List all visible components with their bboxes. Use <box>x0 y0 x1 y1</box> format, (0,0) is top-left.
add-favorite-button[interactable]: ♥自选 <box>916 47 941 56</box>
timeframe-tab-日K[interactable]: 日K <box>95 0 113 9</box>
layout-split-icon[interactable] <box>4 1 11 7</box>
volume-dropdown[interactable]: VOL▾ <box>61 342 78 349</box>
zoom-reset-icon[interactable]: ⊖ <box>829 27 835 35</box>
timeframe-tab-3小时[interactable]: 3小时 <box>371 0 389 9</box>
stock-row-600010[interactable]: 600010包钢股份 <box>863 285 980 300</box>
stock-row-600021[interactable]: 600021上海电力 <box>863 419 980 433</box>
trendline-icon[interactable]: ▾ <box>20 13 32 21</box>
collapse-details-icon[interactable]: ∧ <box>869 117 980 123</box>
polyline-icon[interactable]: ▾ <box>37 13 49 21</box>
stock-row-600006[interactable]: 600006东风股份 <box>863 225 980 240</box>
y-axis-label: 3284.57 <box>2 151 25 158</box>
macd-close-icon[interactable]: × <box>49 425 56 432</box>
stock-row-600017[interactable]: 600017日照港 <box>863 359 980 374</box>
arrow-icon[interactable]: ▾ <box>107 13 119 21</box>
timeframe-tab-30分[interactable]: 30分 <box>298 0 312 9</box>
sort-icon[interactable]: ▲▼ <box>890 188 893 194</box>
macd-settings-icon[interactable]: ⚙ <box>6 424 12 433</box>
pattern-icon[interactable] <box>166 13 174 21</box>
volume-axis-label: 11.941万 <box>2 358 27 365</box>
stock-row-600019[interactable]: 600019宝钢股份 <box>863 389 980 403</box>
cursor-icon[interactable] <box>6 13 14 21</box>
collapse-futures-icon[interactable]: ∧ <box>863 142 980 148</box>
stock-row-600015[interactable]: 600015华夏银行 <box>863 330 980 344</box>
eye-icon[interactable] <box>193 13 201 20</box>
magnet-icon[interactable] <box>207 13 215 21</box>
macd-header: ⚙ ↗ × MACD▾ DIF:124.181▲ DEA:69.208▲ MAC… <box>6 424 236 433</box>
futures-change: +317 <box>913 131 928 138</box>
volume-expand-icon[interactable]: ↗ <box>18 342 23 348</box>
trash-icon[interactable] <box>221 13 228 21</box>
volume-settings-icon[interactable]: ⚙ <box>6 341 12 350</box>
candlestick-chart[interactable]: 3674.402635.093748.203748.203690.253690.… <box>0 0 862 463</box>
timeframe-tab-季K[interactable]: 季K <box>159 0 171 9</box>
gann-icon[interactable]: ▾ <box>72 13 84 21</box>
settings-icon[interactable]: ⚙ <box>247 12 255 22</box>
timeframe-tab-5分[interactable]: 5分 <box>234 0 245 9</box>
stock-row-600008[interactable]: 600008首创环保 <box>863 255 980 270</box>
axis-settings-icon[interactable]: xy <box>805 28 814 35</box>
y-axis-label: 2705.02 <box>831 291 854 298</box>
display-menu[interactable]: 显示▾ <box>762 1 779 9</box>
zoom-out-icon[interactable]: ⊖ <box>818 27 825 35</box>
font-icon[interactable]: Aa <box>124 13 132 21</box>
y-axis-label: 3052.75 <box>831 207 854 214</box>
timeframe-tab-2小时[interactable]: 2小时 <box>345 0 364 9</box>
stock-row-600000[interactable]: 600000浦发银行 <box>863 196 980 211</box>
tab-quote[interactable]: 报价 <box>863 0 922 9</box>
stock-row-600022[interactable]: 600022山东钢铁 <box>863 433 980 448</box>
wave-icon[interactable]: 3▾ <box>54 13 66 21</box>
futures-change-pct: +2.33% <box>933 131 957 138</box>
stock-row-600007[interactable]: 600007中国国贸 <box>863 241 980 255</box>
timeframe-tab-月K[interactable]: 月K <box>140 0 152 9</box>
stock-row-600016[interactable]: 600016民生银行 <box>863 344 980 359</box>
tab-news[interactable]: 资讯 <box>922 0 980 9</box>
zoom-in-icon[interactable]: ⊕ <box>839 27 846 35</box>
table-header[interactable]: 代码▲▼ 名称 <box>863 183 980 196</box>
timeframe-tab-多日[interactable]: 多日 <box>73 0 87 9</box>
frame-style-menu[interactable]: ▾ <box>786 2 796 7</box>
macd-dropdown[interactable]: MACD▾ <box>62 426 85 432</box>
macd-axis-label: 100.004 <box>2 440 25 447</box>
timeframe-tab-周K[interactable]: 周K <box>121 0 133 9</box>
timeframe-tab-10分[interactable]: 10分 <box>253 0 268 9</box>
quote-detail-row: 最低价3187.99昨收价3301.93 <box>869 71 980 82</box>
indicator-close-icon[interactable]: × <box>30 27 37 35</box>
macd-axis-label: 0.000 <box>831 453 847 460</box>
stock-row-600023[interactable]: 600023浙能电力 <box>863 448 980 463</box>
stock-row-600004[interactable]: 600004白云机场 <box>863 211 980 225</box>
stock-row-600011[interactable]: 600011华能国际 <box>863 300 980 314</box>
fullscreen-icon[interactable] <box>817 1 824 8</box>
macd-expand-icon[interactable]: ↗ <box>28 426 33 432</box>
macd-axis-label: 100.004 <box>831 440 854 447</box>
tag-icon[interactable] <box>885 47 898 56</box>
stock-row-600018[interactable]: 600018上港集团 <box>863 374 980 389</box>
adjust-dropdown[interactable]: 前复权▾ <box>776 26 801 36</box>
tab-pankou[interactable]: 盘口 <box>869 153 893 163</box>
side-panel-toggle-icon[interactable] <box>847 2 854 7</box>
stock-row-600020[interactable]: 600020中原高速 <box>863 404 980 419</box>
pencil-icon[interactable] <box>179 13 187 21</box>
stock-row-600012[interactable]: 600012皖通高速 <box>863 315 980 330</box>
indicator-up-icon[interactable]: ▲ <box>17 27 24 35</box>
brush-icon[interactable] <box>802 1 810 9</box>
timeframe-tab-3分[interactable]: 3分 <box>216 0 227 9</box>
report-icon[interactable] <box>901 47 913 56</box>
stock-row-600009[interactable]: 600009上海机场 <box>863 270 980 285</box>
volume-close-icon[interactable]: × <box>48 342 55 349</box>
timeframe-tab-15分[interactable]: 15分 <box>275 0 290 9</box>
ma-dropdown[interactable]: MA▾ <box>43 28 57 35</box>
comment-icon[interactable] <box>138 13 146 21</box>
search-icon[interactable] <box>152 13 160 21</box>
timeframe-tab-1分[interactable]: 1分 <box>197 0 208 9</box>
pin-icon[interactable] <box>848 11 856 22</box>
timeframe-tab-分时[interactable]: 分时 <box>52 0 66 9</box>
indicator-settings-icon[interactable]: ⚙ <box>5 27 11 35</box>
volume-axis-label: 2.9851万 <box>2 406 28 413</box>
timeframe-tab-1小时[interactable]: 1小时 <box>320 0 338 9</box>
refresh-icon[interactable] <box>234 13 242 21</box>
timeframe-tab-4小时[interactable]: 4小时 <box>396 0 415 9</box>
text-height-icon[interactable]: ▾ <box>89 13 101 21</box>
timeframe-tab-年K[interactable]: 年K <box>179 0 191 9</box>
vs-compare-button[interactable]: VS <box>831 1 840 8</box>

§

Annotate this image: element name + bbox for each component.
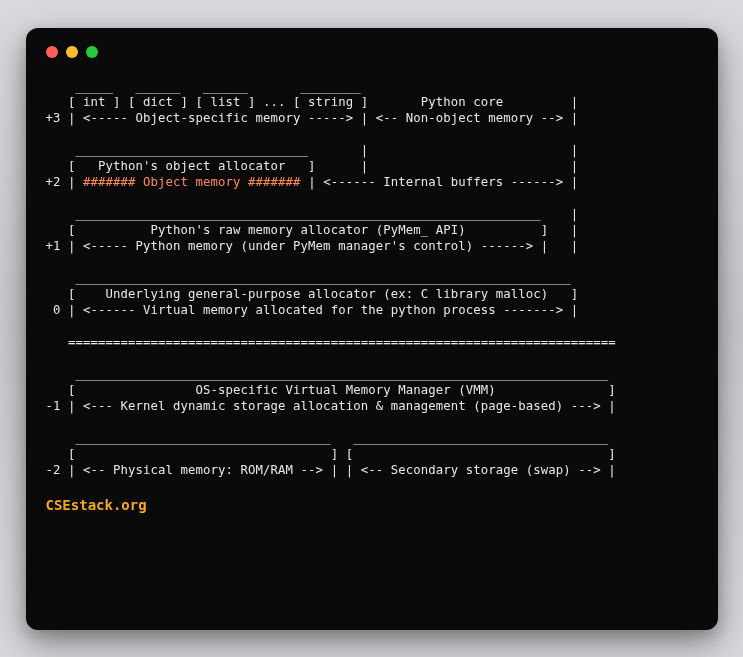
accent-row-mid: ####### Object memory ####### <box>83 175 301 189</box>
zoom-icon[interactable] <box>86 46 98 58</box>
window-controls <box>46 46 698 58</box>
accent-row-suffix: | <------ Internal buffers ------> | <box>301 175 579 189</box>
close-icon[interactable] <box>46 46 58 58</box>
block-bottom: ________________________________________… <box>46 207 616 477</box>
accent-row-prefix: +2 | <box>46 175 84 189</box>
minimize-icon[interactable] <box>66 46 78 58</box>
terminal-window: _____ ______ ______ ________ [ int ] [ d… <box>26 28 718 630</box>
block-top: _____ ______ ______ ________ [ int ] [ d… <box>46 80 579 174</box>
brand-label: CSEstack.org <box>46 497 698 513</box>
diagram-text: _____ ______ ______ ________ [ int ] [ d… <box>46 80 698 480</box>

§

## Work required
What is the number of lines in the records that contain the word "expand"? Answer with the number and nothing else.

## Solved exercise
2